I have created dummy data (in below code) as an example of prediction errors given different column names.
1st step = build model (just for illustrative purposes I know it's a bad build)
2nd step = resample entire dataset then predict (= no problems. Predictions match)
3rd step = only select from 10% of data then predict - this gets prediction errors due to different column names.
Here's the code:
Step 1 create dummy data and create a lazy xgboost model just for illustrative purposes.
library(xgboost) # for xgboost algo
library(Matrix) # for sparse matrix
### Create dummy data
num_rows <- 100
set.seed(1234)
target <- runif(num_rows)
dummy_data <- data.frame(
LETTER_SINGLE=sample(LETTERS,num_rows,replace=TRUE),
DOUBLE_LETTER=paste(sample(LETTERS,num_rows,replace=TRUE),sample(LETTERS,num_rows,replace=TRUE),sep=""),
TRIPLE_LETTER=paste(sample(LETTERS,num_rows,replace=TRUE),sample(LETTERS,num_rows,replace=TRUE),sample(LETTERS,num_rows,replace=TRUE),sep=""),
stringsAsFactors=FALSE
)
## STEP 1 CREATE XGBOOST MODEL AND GET PREDICTED VALUES TO COMPARE WITH FUTURE DATA CUTS.
model_data_01 <- dummy_data
target_01 <- target
# create matrix
model_01_sparse <- sparse.model.matrix(~ .-1, data = model_data_01)
# colnames model 1
colnames_trained_model <- colnames(model_01_sparse)
# train a model
xgb_fit_01 <-
xgboost(data = model_01_sparse,
label = target_01,
#param = best_param,
nrounds=100,
verbose = T
)
pred_01 <- predict(xgb_fit_01,newdata=model_01_sparse)
Step 2. Test to see if order of observations cause differences in predictions. Spoiler - no prediction errors occur.
## STEP 2 CREATE SHUFFLED DATA (SAME DATA SAMPLES BUT SHUFFLED) THEN PREDICT AND COMPARE.
sample_order <- sample(1:num_rows)
model_data_shuffled <- dummy_data[sample_order,]

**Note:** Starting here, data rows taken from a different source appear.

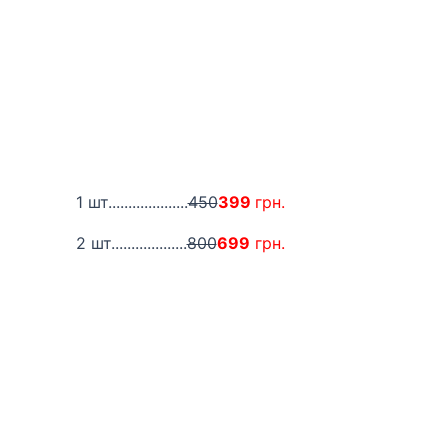
1 шт....................
450
399
грн.
2 шт...................
800
699
грн.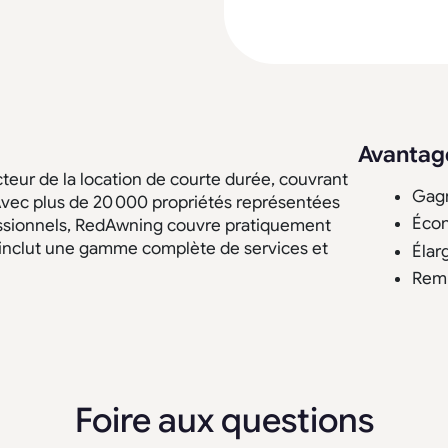
Avantag
eur de la location de courte durée, couvrant
Gagn
l. Avec plus de 20 000 propriétés représentées
Écon
fessionnels, RedAwning couvre pratiquement
t inclut une gamme complète de services et
Élar
Remp
Foire aux questions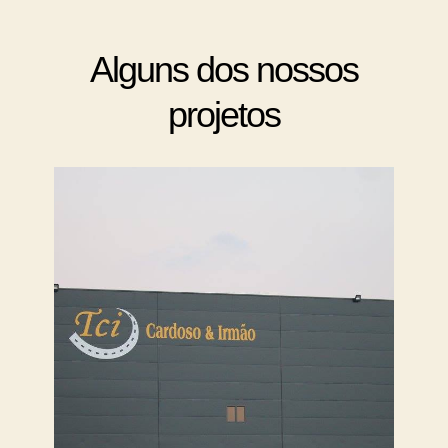
Alguns dos nossos
projetos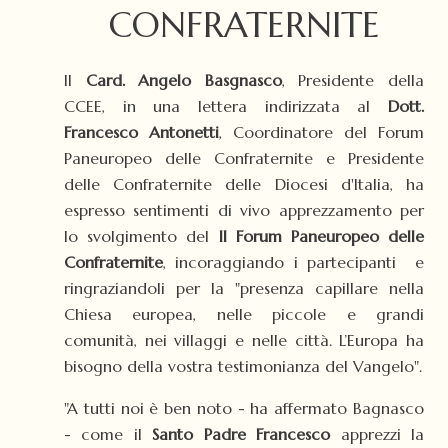
CONFRATERNITE
Il
Card. Angelo Basgnasco
, Presidente della
CCEE, in una lettera indirizzata al
Dott.
Francesco Antonetti
, Coordinatore del Forum
Paneuropeo delle Confraternite e Presidente
delle Confraternite delle Diocesi d'Italia, ha
espresso sentimenti di vivo apprezzamento per
lo svolgimento del
II Forum Paneuropeo delle
Confraternite
, incoraggiando i partecipanti e
ringraziandoli per la "presenza capillare nella
Chiesa europea, nelle piccole e grandi
comunità, nei villaggi e nelle città. L’Europa ha
bisogno della vostra testimonianza del Vangelo".
"A tutti noi è ben noto - ha affermato Bagnasco
- come il
Santo Padre Francesco
apprezzi la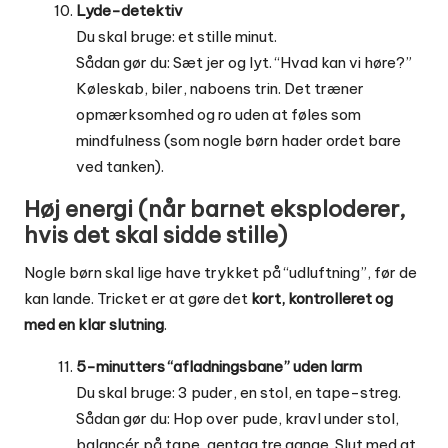
Lyde-detektiv
Du skal bruge: et stille minut.
Sådan gør du: Sæt jer og lyt. “Hvad kan vi høre?”
Køleskab, biler, naboens trin. Det træner
opmærksomhed og ro uden at føles som
mindfulness (som nogle børn hader ordet bare
ved tanken).
Høj energi (når barnet eksploderer,
hvis det skal sidde stille)
Nogle børn skal lige have trykket på “udluftning”, før de
kan lande. Tricket er at gøre det
kort, kontrolleret og
med en klar slutning
.
5-minutters “afladningsbane” uden larm
Du skal bruge: 3 puder, en stol, en tape-streg.
Sådan gør du: Hop over pude, kravl under stol,
balancér på tape, gentag tre gange. Slut med at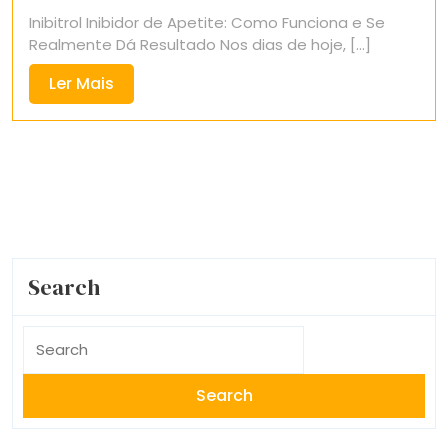
3,
Inibitrol Inibidor de Apetite: Como Funciona e Se
2025
Realmente Dá Resultado Nos dias de hoje, [...]
Ler
Ler Mais
Mais
Search
Search
for: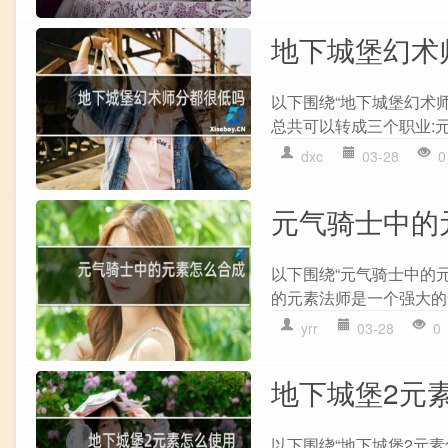
地下城堡幻术
以下围绕“地下城堡幻术师
总共可以转成三个职业:元素
dxc
03-28
0
元气骑士中的
以下围绕“元气骑士中的
的元素法师是一个强大的角
yrr
03-28
0
地下城堡2元
以下围绕“地下城堡2元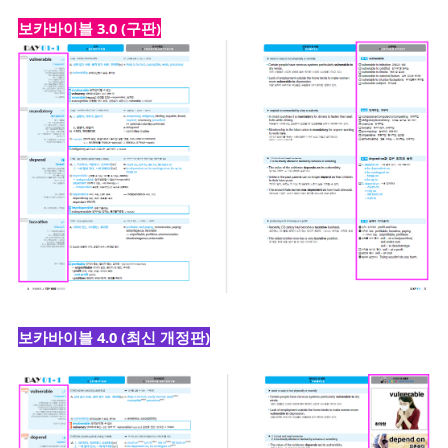
보카바이블 3.0 (구판)
보카바이블 4.0 (최신 개정판)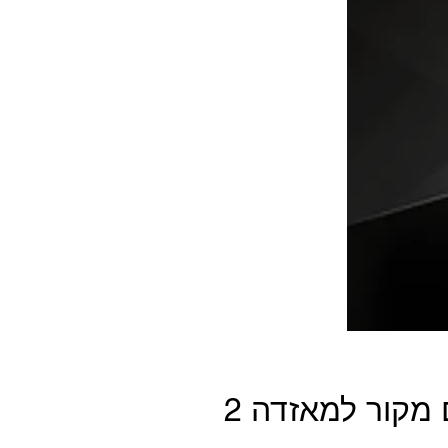
מערכת מולטימדיה תואם מקור למאזדה 2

target_shuffled <- target[sample_order]
# They are different
head(model_data_01)
head(model_data_shuffled)
# create matrix
model_shuffled_sparse <- sparse.model.matrix(~ .-1, data = model_data_shuffled)
# colnames model 1
colnames_shuffled <- colnames(model_shuffled_sparse)
pred_shuffled <- predict(xgb_fit_01,newdata=model_shuffled_sparse)
# check if predictions differ
pred_01[sample_order] - pred_shuffled
## This matched. Yay. sparse.model.matrix function must first sort alphabetically then create column names.
# due to same column names
mean(colnames_trained_model == colnames_shuffled)
Step 3. Only sample a select few rows and predict to see whether missing columns - in sparse matrix - cause prediction errors.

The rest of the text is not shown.